BEGIN

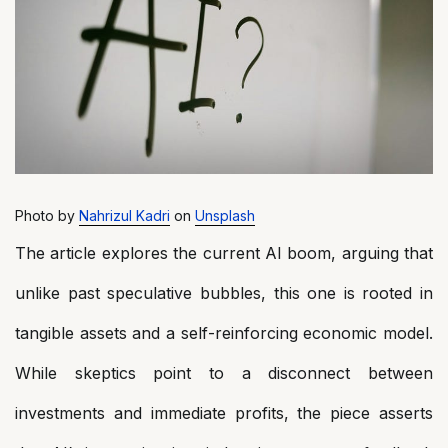
Photo by
Nahrizul Kadri
on
Unsplash
The article explores the current AI boom, arguing that
unlike past speculative bubbles, this one is rooted in
tangible assets and a self-reinforcing economic model.
While skeptics point to a disconnect between
investments and immediate profits, the piece asserts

END

Could you write all the entries out again exactly, but without their pictures?

Output of the task
Photo by
Nahrizul Kadri
on
Unsplash
The article explores the current AI boom, arguing that
unlike past speculative bubbles, this one is rooted in
tangible assets and a self-reinforcing economic model.
While skeptics point to a disconnect between
investments and immediate profits, the piece asserts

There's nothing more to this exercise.